### WHAT TO WORK ON
Only the lines from the one that contains "दर्दनाक मौत" through the last line of the data below should be duplicated, exactly and without pictures.

### DATA RECORDS
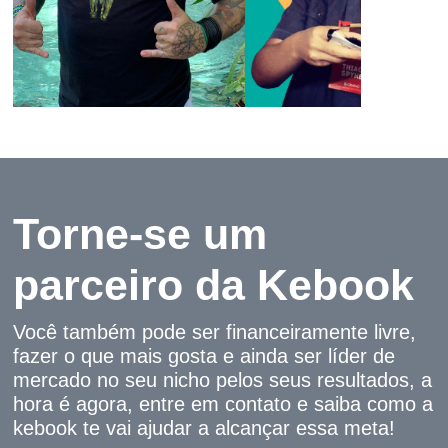
Torne-se um
parceiro da Kebook
Você também pode ser financeiramente livre,
fazer o que mais gosta e ainda ser líder de
Richard Rasmussen
Thiago Spyked
mercado no seu nicho pelos seus resultados, a
hora é agora, entre em contato e saiba como a
Biólogo
Desenhista e quadrinista
kebook te vai ajudar a alcançar essa meta!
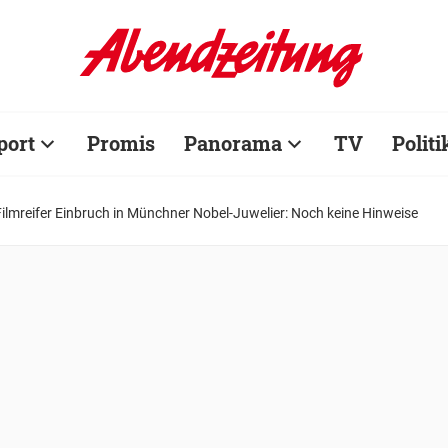
port
Promis
Panorama
TV
Politi
Filmreifer Einbruch in Münchner Nobel-Juwelier: Noch keine Hinweise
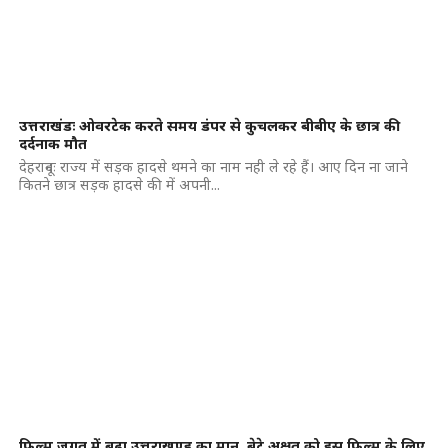
उत्तराखंडः ओवरटेक करते समय डंपर से कुचलकर बीबीए के छात्र की
दर्दनाक मौत
देहरादूनः राज्य में सड़क हादसे थमने का नाम नही ले रहे हैं। आए दिन ना जाने
कितने छात्र सड़क हादसे की में अपनी...
फिल्म जगत में बढ़ा उत्तराखण्ड का मान, बेटे अक्षत को इस फिल्म के लिए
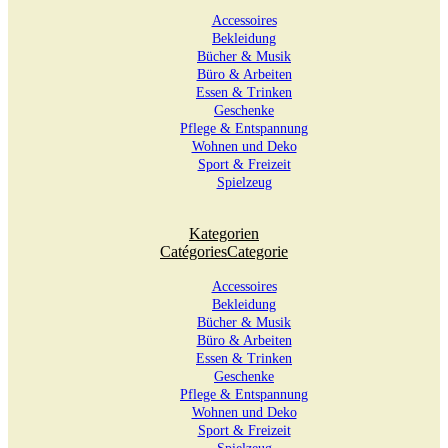
Accessoires
Bekleidung
Bücher & Musik
Büro & Arbeiten
Essen & Trinken
Geschenke
Pflege & Entspannung
Wohnen und Deko
Sport & Freizeit
Spielzeug
Kategorien
Catégories
Categorie
Accessoires
Bekleidung
Bücher & Musik
Büro & Arbeiten
Essen & Trinken
Geschenke
Pflege & Entspannung
Wohnen und Deko
Sport & Freizeit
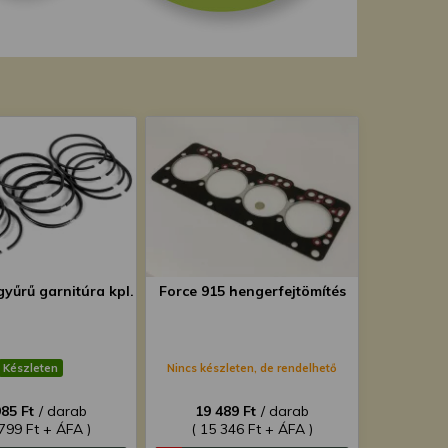
gyűrű garnitúra kpl.
Force 915 hengerfejtömítés
Készleten
Nincs készleten, de rendelhető
985 Ft
/ darab
19 489 Ft
/ darab
 799 Ft + ÁFA )
( 15 346 Ft + ÁFA )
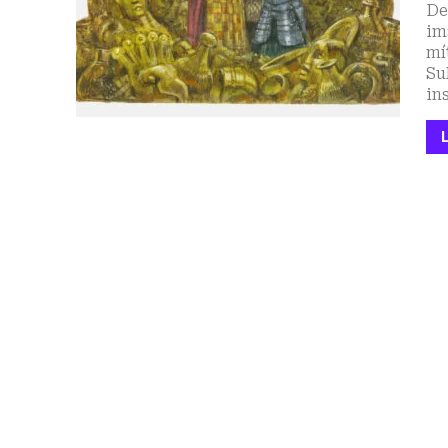
De
im
mí
Su
in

### REPLY
दर्दनाक मौत
देहरादूनः राज्य में सड़क हादसे थमने का नाम नही ले रहे हैं। आए दिन ना जाने
कितने छात्र सड़क हादसे की में अपनी...
फिल्म जगत में बढ़ा उत्तराखण्ड का मान, बेटे अक्षत को इस फिल्म के लिए
Accessoires
Bekleidung
Bücher & Musik
Büro & Arbeiten
Essen & Trinken
Geschenke
Pflege & Entspannung
Wohnen und Deko
Sport & Freizeit
Spielzeug
Kategorien
Catégories
Categorie
Accessoires
Bekleidung
Bücher & Musik
Büro & Arbeiten
Essen & Trinken
Geschenke
Pflege & Entspannung
Wohnen und Deko
Sport & Freizeit
gyűrű garnitúra kpl.
Force 915 hengerfejtömítés
Készleten
Nincs készleten, de rendelhető
985 Ft
/ darab
19 489 Ft
/ darab
 799 Ft + ÁFA )
( 15 346 Ft + ÁFA )
De
im
mí
Su
in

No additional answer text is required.